Abaissement de l’âge d’accès au permis du groupe lourd
Ils ont aussi voté pour permettre aux jeunes de 18 ans d’obtenir un permis de conduire pour un véhicule pouvant accueillir jusqu’à 16 passagers, à condition qu’ils soient titulaires d’un certificat de compétence professionnelle. Par ailleurs, ils souhaitent instaurer une sorte de conduite accompagnée pour le groupe lourd en permettant aux jeunes de 17 ans de pouvoir conduire un véhicule du groupe lourd s’ils sont accompagnés d’un conducteur expérimenté. Objectif : pallier la pénurie de conducteurs professionnels.
Augmenter le PTAC maximum autorisé pour les détenteurs d’un permis B
Autre mesure adoptée : permettre aux détenteurs d’un permis B de conduire des véhicules dont le PTAC maximum s’élève à 4,250 tonnes (au lieu des 3,5 tonnes actuellement), à condition qu’il s’agisse d’une ambulance, d’un camping-car ou d’un véhicule alimenté par une énergie alternative nécessitant des aménagements spéciaux tels que des réservoirs renforcés ou des batteries électriques.

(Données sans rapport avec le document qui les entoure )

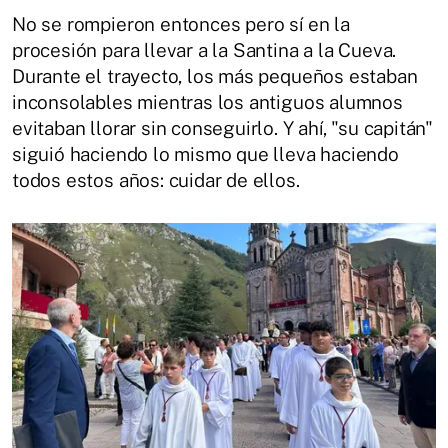
No se rompieron entonces pero sí en la
procesión para llevar a la Santina a la Cueva.
Durante el trayecto, los más pequeños estaban
inconsolables mientras los antiguos alumnos
evitaban llorar sin conseguirlo. Y ahí, "su capitán"
siguió haciendo lo mismo que lleva haciendo
todos estos años: cuidar de ellos.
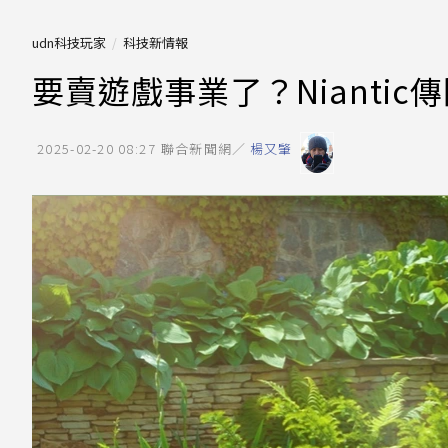
udn科技玩家
科技新情報
要賣遊戲事業了？Niantic傳
2025-02-20 08:27
聯合新聞網／
楊又肇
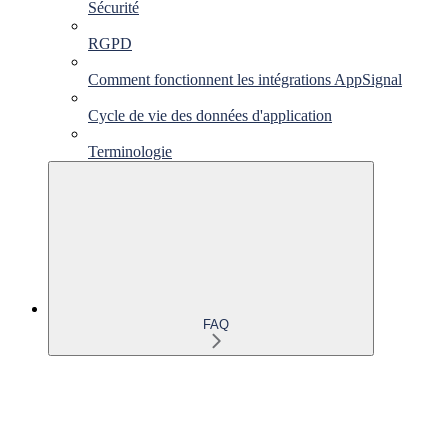
Sécurité
RGPD
Comment fonctionnent les intégrations AppSignal
Cycle de vie des données d'application
Terminologie
FAQ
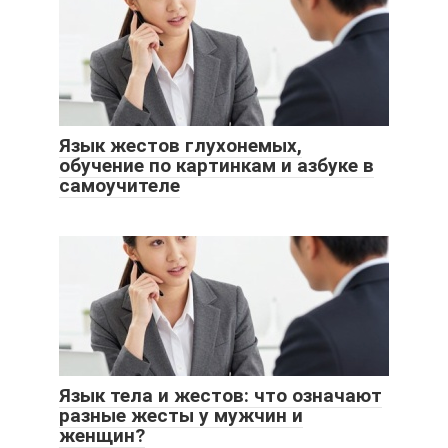
Язык жестов глухонемых,
обучение по картинкам и азбуке в
самоучителе
Язык тела и жестов: что означают
разные жесты у мужчин и
женщин?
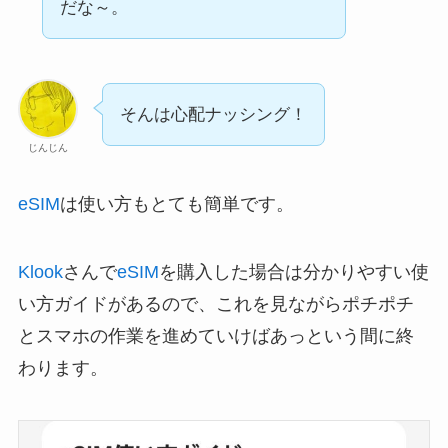
だな～。
そんは心配ナッシング！
じんじん
eSIM
は使い方もとても簡単です。
Klook
さんで
eSIM
を購入した場合は分かりやすい使
い方ガイドがあるので、これを見ながらポチポチ
とスマホの作業を進めていけばあっという間に終
わります。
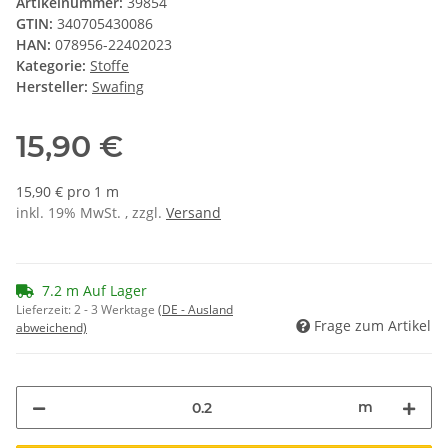
Artikelnummer:
39854
GTIN:
340705430086
HAN:
078956-22402023
Kategorie:
Stoffe
Hersteller:
Swafing
15,90 €
15,90 € pro 1 m
inkl. 19% MwSt. , zzgl.
Versand
7.2 m Auf Lager
Lieferzeit:
2 - 3 Werktage
(DE - Ausland
Frage zum Artikel
abweichend)
m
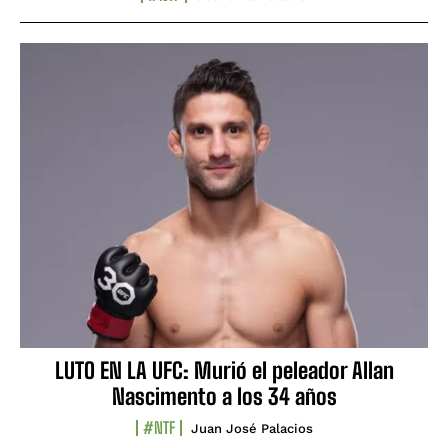
LUTO EN LA UFC: Murió el peleador Allan
Nascimento a los 34 años
#NTF
Juan José Palacios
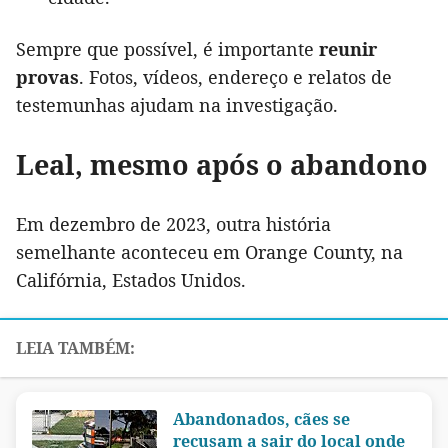
Sempre que possível, é importante
reunir
provas
. Fotos, vídeos, endereço e relatos de
testemunhas ajudam na investigação.
Leal, mesmo após o abandono
Em dezembro de 2023, outra história
semelhante aconteceu em Orange County, na
Califórnia, Estados Unidos.
Abandonados, cães se
recusam a sair do local onde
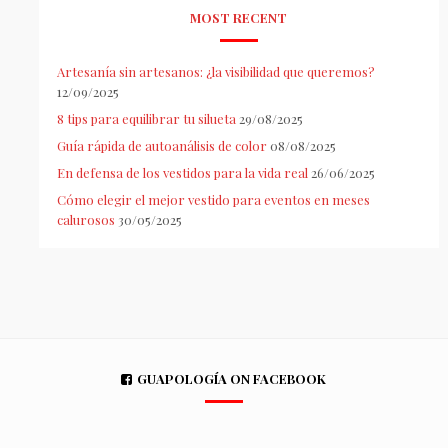
MOST RECENT
Artesanía sin artesanos: ¿la visibilidad que queremos?
12/09/2025
8 tips para equilibrar tu silueta
29/08/2025
Guía rápida de autoanálisis de color
08/08/2025
En defensa de los vestidos para la vida real
26/06/2025
Cómo elegir el mejor vestido para eventos en meses
calurosos
30/05/2025
GUAPOLOGÍA ON FACEBOOK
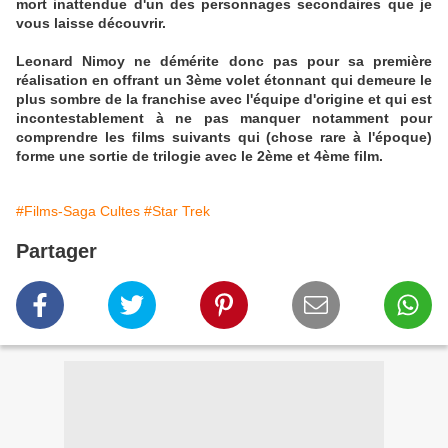
mort inattendue d'un des personnages secondaires que je
vous laisse découvrir.
Leonard Nimoy ne démérite donc pas pour sa première
réalisation en offrant un 3ème volet étonnant qui demeure le
plus sombre de la franchise avec l'équipe d'origine et qui est
incontestablement à ne pas manquer notamment pour
comprendre les films suivants qui (chose rare à l'époque)
forme une sortie de trilogie avec le 2ème et 4ème film.
#Films-Saga Cultes
#Star Trek
Partager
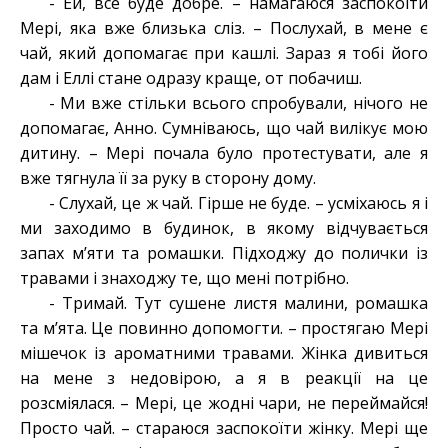
- Ей, все буде добре. – намагаюся заспокоїти
Мері, яка вже близька сліз. – Послухай, в мене є
чай, який допомагає при кашлі. Зараз я тобі його
дам і Еллі стане одразу краще, от побачиш.
- Ми вже стільки всього спробували, нічого не
допомагає, Анно. Сумніваюсь, що чай вилікує мою
дитину. – Мері почала було протестувати, але я
вже тягнула її за руку в сторону дому.
- Слухай, це ж чай. Гірше не буде. – усміхаюсь я і
ми заходимо в будинок, в якому відчувається
запах м’яти та ромашки. Підходжу до полички із
травами і знаходжу те, що мені потрібно.
- Тримай. Тут сушене листя малини, ромашка
та м’ята. Це повинно допомогти. – простягаю Мері
мішечок із ароматними травами. Жінка дивиться
на мене з недовірою, а я в реакції на це
розсміялася. – Мері, це жодні чари, не переймайся!
Просто чай. – стараюся заспокоїти жінку. Мері ще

Permis de conduire numérique
Enfin, dernière mesure emblématique de ce texte : permettre d’avoir une copie numérique de son permis de conduire sur son smartphone. Ce texte constitue une étape du processus d’adoption d’une directive européenne, toutes ces mesures ne seront donc pas forcément définitivement adoptées. En effet, le dossier sera repris par le nouveau Parlement qui sera élu en juin 2024 et la directive devrait être applicable en 2025, avec une transposition dans le droit national de chaque État membre d’ici 2028. Cependant, la France appliquant déjà un certain nombre de mesures prévues dans cette directive, cela ne devrait pas chambouler la réglementation française.